It extracts text from PDF files in a selected directory and counts the total number of words in the extracted text files.
This script extracts the text of PDF files into text files (TXT format) and it generates a new "word-count.txt" file with the individual word counts (per file) and the total word count (the sum of all the files).
It prompts the user to select a directory using a file dialog, extracts the PDF files text into TXT files with the same name as the PDF files and saves them into a subdirectory named "converted_files". Additionally, the script counts the total number of words in the extracted text files and generates a word-count report in the same subdirectory.
Python 3
PyPDF2 library (for PDF handling)
tkinter library (utilized for file dialog)

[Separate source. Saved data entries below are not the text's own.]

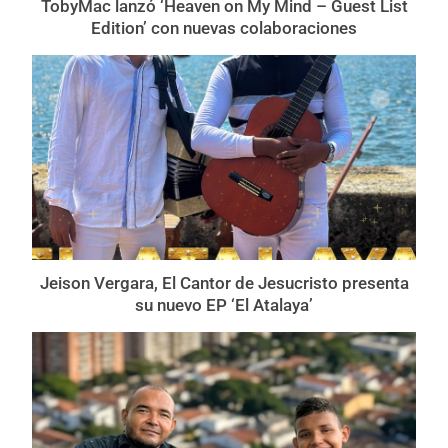
TobyMac lanzó ‘Heaven on My Mind – Guest List
Edition’ con nuevas colaboraciones
Jeison Vergara, El Cantor de Jesucristo presenta
su nuevo EP ‘El Atalaya’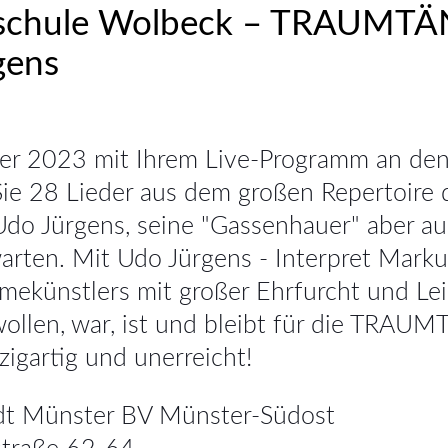
schule Wolbeck – TRAUMTÄN
gens
er 2023 mit Ihrem Live-Programm an den
ie 28 Lieder aus dem großen Repertoire
Udo Jürgens, seine "Gassenhauer" aber au
arten. Mit Udo Jürgens - Interpret Marku
ekünstlers mit großer Ehrfurcht und Lei
ollen, war, ist und bleibt für die TRAU
igartig und unerreicht!
dt Münster BV Münster-Südost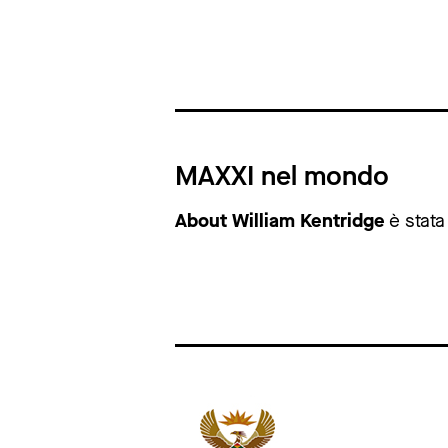
MAXXI nel mondo
About William Kentridge
è stata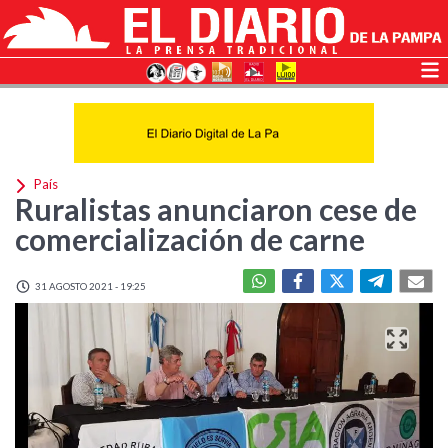
País
Ruralistas anunciaron cese de
comercialización de carne
31 AGOSTO 2021 - 19:25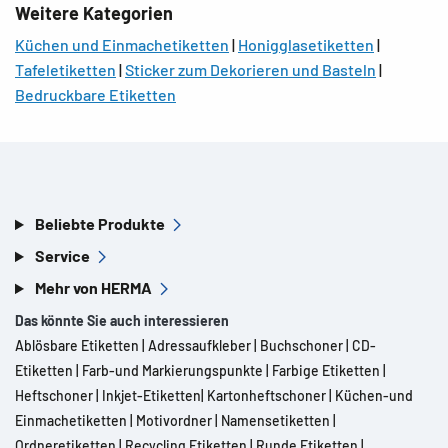
Weitere Kategorien
Küchen und Einmachetiketten
|
Honigglasetiketten
|
Tafeletiketten
|
Sticker zum Dekorieren und Basteln
|
Bedruckbare Etiketten
Beliebte Produkte
Service
Mehr von HERMA
Das könnte Sie auch interessieren
Ablösbare Etiketten
|
Adressaufkleber
|
Buchschoner
|
CD-
Etiketten
|
Farb-und Markierungspunkte
|
Farbige Etiketten
|
Heftschoner
|
Inkjet-Etiketten
|
Kartonheftschoner
|
Küchen-und
Einmachetiketten
|
Motivordner
|
Namensetiketten
|
Ordneretiketten
|
Recycling Etiketten
|
Runde Etiketten
|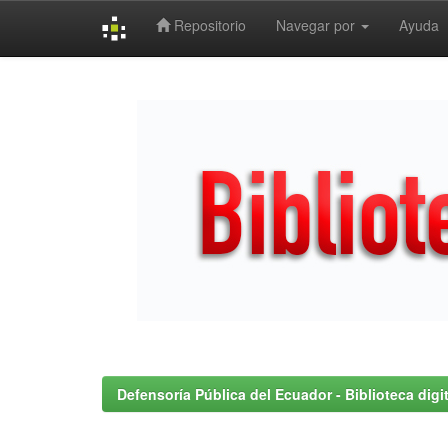
Repositorio
Navegar por
Ayuda
Skip
navigation
Defensoría Pública del Ecuador - Biblioteca digit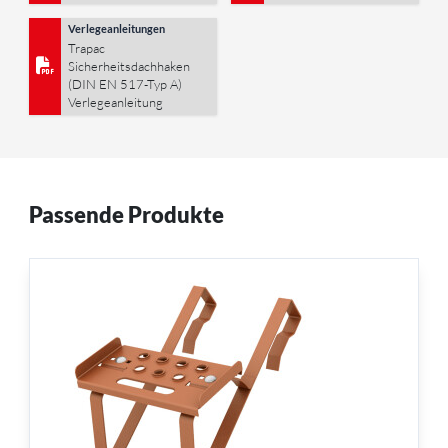
Verlegeanleitungen
Trapac
Sicherheitsdachhaken
(DIN EN 517-Typ A)
Verlegeanleitung
Passende Produkte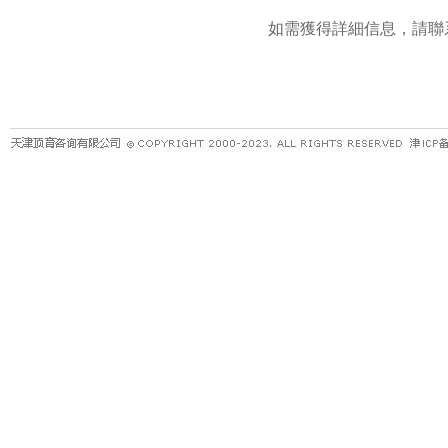
如需獲得詳細信息，請聯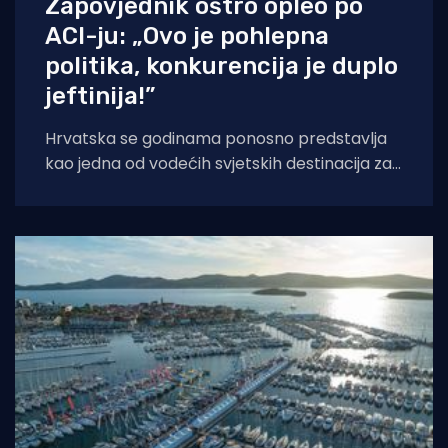
Zapovjednik oštro opleo po
ACI-ju: „Ovo je pohlepna
politika, konkurencija je duplo
jeftinija!”
Hrvatska se godinama ponosno predstavlja
kao jedna od vodećih svjetskih destinacija za
nautički turizam. Međutim, sve glasnija
šaputanja po palubama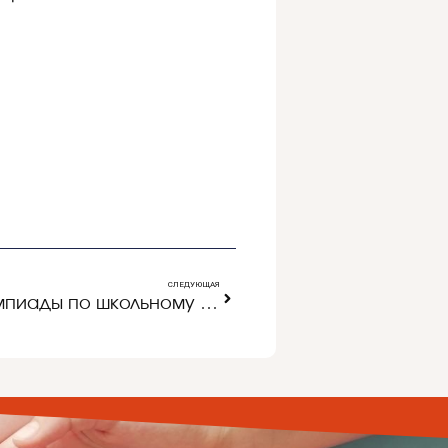
СЛЕДУЮЩАЯ
Итоги ХХ областной олимпиады по школьному краеведению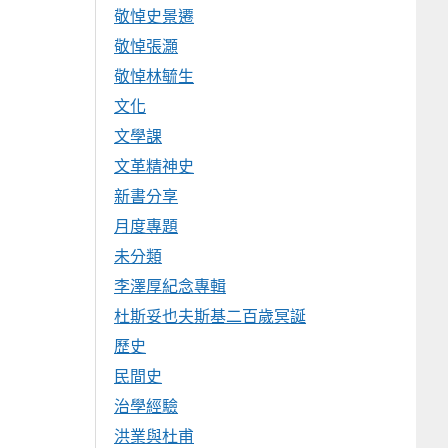
敬悼史景遷
敬悼張灝
敬悼林毓生
文化
文學課
文革精神史
新書分享
月度專題
未分類
李澤厚紀念專輯
杜斯妥也夫斯基二百歲冥誕
歷史
民間史
治學經驗
洪業與杜甫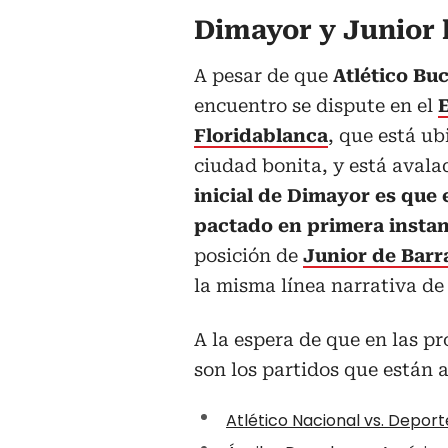
Dimayor y Junior 
A pesar de que
Atlético B
encuentro se dispute en el
Floridablanca
, que está u
ciudad bonita, y está avala
inicial de Dimayor es que 
pactado en primera instan
posición de
Junior de Barr
la misma línea narrativa de
A la espera de que en las pr
son los partidos que están 
Atlético Nacional vs. Depor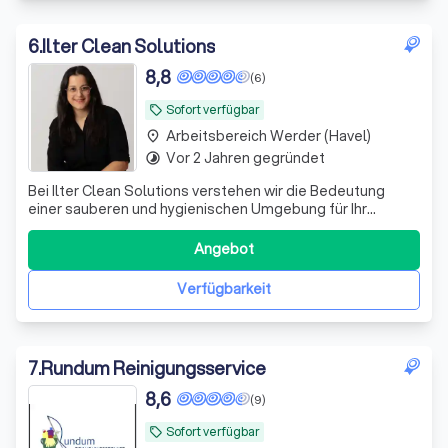
6
.
Ilter Clean Solutions
8,8
(6)
Sofort verfügbar
local_offer
Arbeitsbereich Werder (Havel)
place
Vor 2 Jahren gegründet
timelapse
Bei Ilter Clean Solutions verstehen wir die Bedeutung
einer sauberen und hygienischen Umgebung für Ihr
Geschäft oder Ihre Einrichtung. Als Ihr zuverlässiger
Partner für professionelle Reinigungsdienstleistungen
Angebot
bieten wir eine breite Palette an Lösungen, die speziell
auf Ihre Bedürfnisse zugeschnitt
Verfügbarkeit
7
.
Rundum Reinigungsservice
8,6
(9)
Sofort verfügbar
local_offer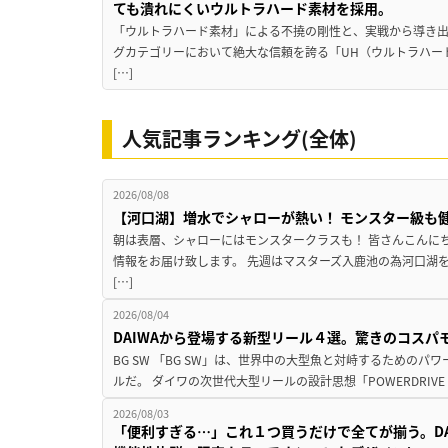
ても潰れにくいウルトラハード素材を採用。
「ウルトラハード素材」による不撓の剛性と、実戦から導き出
グカテゴリーにおいて絶大な信頼を誇る「UH（ウルトラハー
[…]
人気記事ランキング(全体)
2026/08/08
【河口湖】増水でシャローが熱い！ モンスター級も
朝は表層、シャローにはモンスタークラスも！ 皆さんこんに
情報をお届け致します。 先週はマスターズ入鹿池の為河口湖
[…]
2026/08/04
DAIWAから登場する新型リール４選。驚きのコス
BG SW 「BG SW」は、世界中の大型魚と対峙するための
ルだ。 ダイワの次世代大型リールの設計思想「POWERDRIVE D
2026/08/03
「便利すぎる…」これ１つ買うだけで全てが揃う。D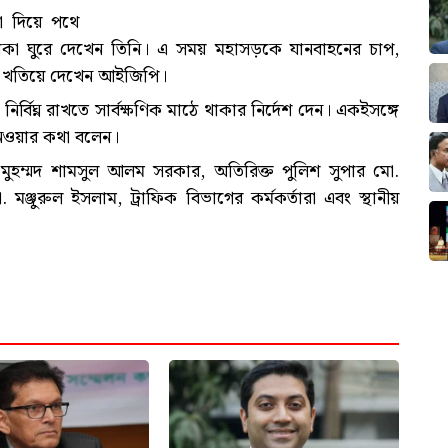
া দিয়ে পথে
এলাকা ঘুরে দেখেন তিনি। এ সময় মহাসড়কে যানবাহনের চাপ,
তি খতিয়ে দেখেন আইজিপি।
 নির্বিঘ্ন রাখতে সার্বক্ষণিক মাঠে থাকার নির্দেশ দেন। একইসঙ্গে
 নেওয়ার কথা বলেন।
 মুহম্মদ শামসুল আলম সরকার, অতিরিক্ত পুলিশ সুপার মো.
ঞ্জুরুল ইসলাম, ট্রাফিক বিভাগের কর্মকর্তারা এবং স্থানীয়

os library (for file path operations)
extract_pdf_text_word-count.py
- Run the script.
- A file dialog will prompt you to select the PDF files directory.
- After selecting the directory, the script will extract the PDFs content into TXT files in the "converted_files" subdirectory.
- It generates a word-count report named "word-count.txt" in the "converted_files" subdirectory.
See "PDF_to_Text_and_Word_Count_1.JPG", "PDF_to_Text_and_Word_Count_2.JPG" and "PDF_to_Text_and_Word_Count_3.JPG".
Ensure that the selected directory contains valid editable PDF files.
Accurate text extraction and word count cannot be guaranteed with non-editable PDF files.
The word-count report ("word-count.txt") includes individual file word counts and the overall directory word count.
This project is governed by the GNU Affero General Public License v3.0. For comprehensive details, kindly refer to the LICENSE file included with this project.